Veilig Thuis krijgt er een taak bij: de ‘radarfunctie’. Gezinnen waarbij acute en/of structurele onveiligheid speelt. Er vindt info-uitwisseling plaats tussen de 26 Veilig Thuis organisaties.

 Het doen van een melding bij Veilig Thuis van mogelijk huiselijk geweld of mogelijke kindermishandeling is een professionele norm en als zodanig noodzakelijk:

-        In ALLE gevallen van acute onveiligheid en/of structurele onveiligheid.

-        In alle ANDERE gevallen waarin de professional meent dat hij, gelet op zijn competenties, zijn verantwoordelijkheden en zijn professionele grenzen, zelf in onvoldoende mate effectieve hulp kan bieden of kan organiseren bij (risico’s op) huiselijk geweld en/of kindermishandeling.
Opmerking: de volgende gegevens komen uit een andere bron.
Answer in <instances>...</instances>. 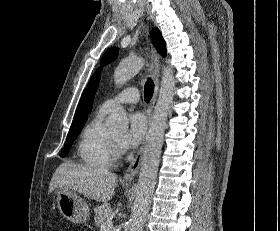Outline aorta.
<instances>
[{
  "label": "aorta",
  "mask_w": 280,
  "mask_h": 231,
  "mask_svg": "<svg viewBox=\"0 0 280 231\" xmlns=\"http://www.w3.org/2000/svg\"><path fill=\"white\" fill-rule=\"evenodd\" d=\"M144 64L145 60L143 58L120 62L113 74L115 84L119 86V84H125L128 80H131L133 76L139 74ZM162 70L160 92L155 112L151 117L149 131L146 135L134 205L129 219L130 231H143L145 217L151 205L156 183L169 108L175 94V78L172 68H162ZM106 123L115 133L127 131L129 121L124 108L122 106L115 108L112 114L107 117Z\"/></svg>",
  "instance_id": "obj_1"
}]
</instances>
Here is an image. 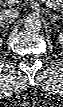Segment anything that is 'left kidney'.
<instances>
[{"label":"left kidney","instance_id":"obj_1","mask_svg":"<svg viewBox=\"0 0 63 107\" xmlns=\"http://www.w3.org/2000/svg\"><path fill=\"white\" fill-rule=\"evenodd\" d=\"M58 40L60 44H63V34H59Z\"/></svg>","mask_w":63,"mask_h":107}]
</instances>
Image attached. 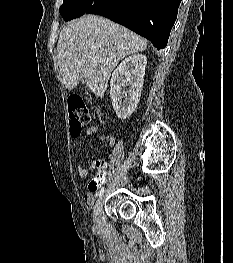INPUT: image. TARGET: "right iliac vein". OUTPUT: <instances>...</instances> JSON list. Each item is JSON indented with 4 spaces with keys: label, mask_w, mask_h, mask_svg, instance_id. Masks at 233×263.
Instances as JSON below:
<instances>
[{
    "label": "right iliac vein",
    "mask_w": 233,
    "mask_h": 263,
    "mask_svg": "<svg viewBox=\"0 0 233 263\" xmlns=\"http://www.w3.org/2000/svg\"><path fill=\"white\" fill-rule=\"evenodd\" d=\"M103 202L104 198L103 196H100L93 210L94 223L98 226H100L103 222Z\"/></svg>",
    "instance_id": "1"
}]
</instances>
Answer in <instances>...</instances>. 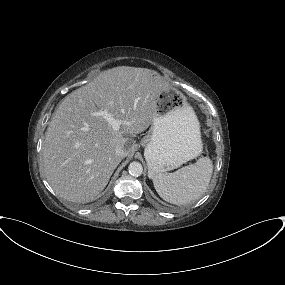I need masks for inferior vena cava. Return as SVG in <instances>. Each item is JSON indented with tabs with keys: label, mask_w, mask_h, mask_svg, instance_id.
<instances>
[{
	"label": "inferior vena cava",
	"mask_w": 285,
	"mask_h": 285,
	"mask_svg": "<svg viewBox=\"0 0 285 285\" xmlns=\"http://www.w3.org/2000/svg\"><path fill=\"white\" fill-rule=\"evenodd\" d=\"M116 155L119 157V158H123L125 156V151L123 148L119 147L116 149Z\"/></svg>",
	"instance_id": "inferior-vena-cava-1"
}]
</instances>
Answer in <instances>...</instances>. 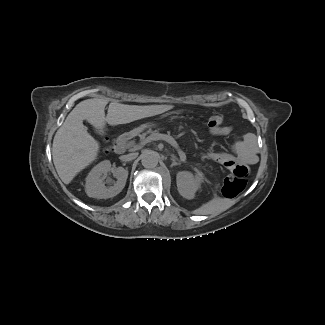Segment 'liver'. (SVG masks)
Returning <instances> with one entry per match:
<instances>
[{"mask_svg":"<svg viewBox=\"0 0 325 325\" xmlns=\"http://www.w3.org/2000/svg\"><path fill=\"white\" fill-rule=\"evenodd\" d=\"M108 100L93 98L81 101L68 114L57 130L52 146V157L60 179L69 184L84 168L98 156L100 145L89 133L83 120L96 129L103 131L106 123L119 125L142 118L162 114L173 105H125L117 102L109 104L107 116L105 106Z\"/></svg>","mask_w":325,"mask_h":325,"instance_id":"1","label":"liver"}]
</instances>
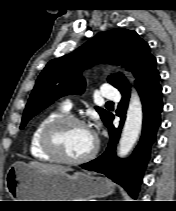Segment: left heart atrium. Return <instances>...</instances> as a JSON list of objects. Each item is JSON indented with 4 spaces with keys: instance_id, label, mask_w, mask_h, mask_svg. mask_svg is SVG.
Masks as SVG:
<instances>
[{
    "instance_id": "39dd6f15",
    "label": "left heart atrium",
    "mask_w": 176,
    "mask_h": 211,
    "mask_svg": "<svg viewBox=\"0 0 176 211\" xmlns=\"http://www.w3.org/2000/svg\"><path fill=\"white\" fill-rule=\"evenodd\" d=\"M91 132H92L93 136L96 137V133L94 131H91Z\"/></svg>"
}]
</instances>
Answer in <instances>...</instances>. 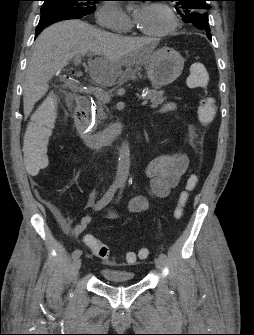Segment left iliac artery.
I'll use <instances>...</instances> for the list:
<instances>
[{
  "instance_id": "left-iliac-artery-1",
  "label": "left iliac artery",
  "mask_w": 254,
  "mask_h": 335,
  "mask_svg": "<svg viewBox=\"0 0 254 335\" xmlns=\"http://www.w3.org/2000/svg\"><path fill=\"white\" fill-rule=\"evenodd\" d=\"M158 256H159V258L164 259V260L167 258L166 254L163 253V252L159 253Z\"/></svg>"
}]
</instances>
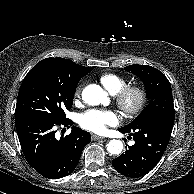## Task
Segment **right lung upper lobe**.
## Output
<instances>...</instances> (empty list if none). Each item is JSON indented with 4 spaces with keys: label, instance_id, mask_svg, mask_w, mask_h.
<instances>
[{
    "label": "right lung upper lobe",
    "instance_id": "obj_1",
    "mask_svg": "<svg viewBox=\"0 0 194 194\" xmlns=\"http://www.w3.org/2000/svg\"><path fill=\"white\" fill-rule=\"evenodd\" d=\"M55 59L58 60L70 74L74 76H79L81 78L93 69V67H83L81 65H78L69 59L59 57Z\"/></svg>",
    "mask_w": 194,
    "mask_h": 194
}]
</instances>
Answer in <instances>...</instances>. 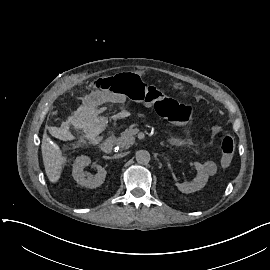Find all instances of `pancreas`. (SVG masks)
Segmentation results:
<instances>
[{
  "label": "pancreas",
  "mask_w": 270,
  "mask_h": 270,
  "mask_svg": "<svg viewBox=\"0 0 270 270\" xmlns=\"http://www.w3.org/2000/svg\"><path fill=\"white\" fill-rule=\"evenodd\" d=\"M134 141V135L131 132V129H127L122 136L118 139V145L124 148H129Z\"/></svg>",
  "instance_id": "cf45deb5"
}]
</instances>
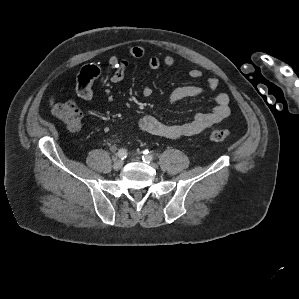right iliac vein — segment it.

-        Als een professional die hulp biedt of organiseert om betrokkenen te beschermen tegen het risico op huiselijk geweld en/of kindermishandeling constateert dat de onveiligheid niet stopt of zich herhaalt

 Hulpverlening wijkteam

  • U organiseert de benodigde hulp en u volgt de effecten van de hulp.
  • Het wijkteam organiseert hulp voor kinderen, voor gezinnen, voor partners en ouderen. Daarbij wordt er intensief samengewerkt met SAVE en Veilig Thuis. Op het moment dat er sprake moet zijn van een gedwongen kader, dan kan het wijkteam direct de Raad voor de Kinderbescherming inschakelen via SAVE of Veilig Thuis.
  • Als de ouder of de cliënt erkent dat er een probleem is en verdere hulp wil ontvangen, moet u in overleg met de cliënt en/of ouder(s)/kind(eren) beslissen wat de deskundige instantie is voor de benodigde begeleiding en oplossing van het probleem.

Aandachtspunten:

  • Wijkteam en SAVE beoordelen en onderzoeken zelf of er sprake is van kindermishandeling en of huiselijk geweld. Voor jeugd doet SAVE dit, voor volwassenen wordt Veilig Thuis ingeschakeld. 
  • Als de veiligheid van een kind in geding is: SAVE coördineert en ondersteunt vervolgens het hulptraject. Het wijkteam is betrokken en wordt op de hoogte gehouden.
  • Als hulp in vrijwillig kader plaatsvindt: het wijkteam heeft de regie en SAVE is betrokken / wordt op de hoogte gehouden.
  • Als het in een gedwongen kader is: SAVE heeft regie en Wijkteam is betrokken.
  • Is de veiligheid van een volwassene in gevaar? Dan moet u altijd melden bij Veilig Thuis. 
  • SAVE kan altijd een jeugdbeschermingstafel bijeenroepen. Dat betekent een gezamenlijk overleg met de Raad voor de Kinderbescherming, het wijkteam, de ouders en eventueel het kind of de jongere om een plan te maken.
  • Zijn er zorgen over kindermishandeling, ouder- of ouderenmishandeling, waar een onderzoek voor nodig is, dan kunt u vanuit het wijkteam vragen om een Veilig Thuis onderzoek. U blijft ondertussen als wijkteam wel betrokken bij het gezin of de cliënt.
  • Wanneer een situatie toch niet veilig lijkt, dan werken SAVE en Veilig Thuis samen om aan een oplossing te werken.

Belangrijk! Zorg ervoor dat altijd duidelijk is WIE DE REGIE heeft en WANNEER er WAT aan WIE teruggekoppeld wordt. 

Meer weten over werkwijze SAVE en Veilig Thuis in Midden-Nederland?

Klik hier voor de website van Samen Veilig Midden-Nederland.

Voorlichting op maat door Samen Veilig Midden Nederland:

Als er zorgen zijn over kinderen of jongeren kunt u tegen vragen aanlopen: bij wie moet ik zijn? Wat doet Samen Veilig? Wat doet Veilig Thuis? Wat mag je van een medewerker SAVE verwachten? Wat doet Veilig Thuis als ik bel over een kind? Wat gebeurt er als ik een zorgmelding heb gedaan? Wanneer wordt een situatie beschouwd als spoed of crisis?

Samen Veilig Midden Nederland verzorgt (kosteloos) voorlichtingsbijeenkomsten voor uw team waarin uitgebreid wordt stil gestaan bij bovenstaande vragen. Klik hier voor meer informatie. 

Wat te doen bij een verhuizing van cliënt en/of ouders en kind(eren)?

  • Mochten de cliënt, de ouders of kind(eren) over wie u zich zorgen maakt in de tussentijd verhuisd zijn en de zorgen zijn er nog op het moment van verhuizing: dan meld u altijd uw zorgen aan Veilig Thuis in de regio van de nieuwe woonplaats van het gezin of de cliënt.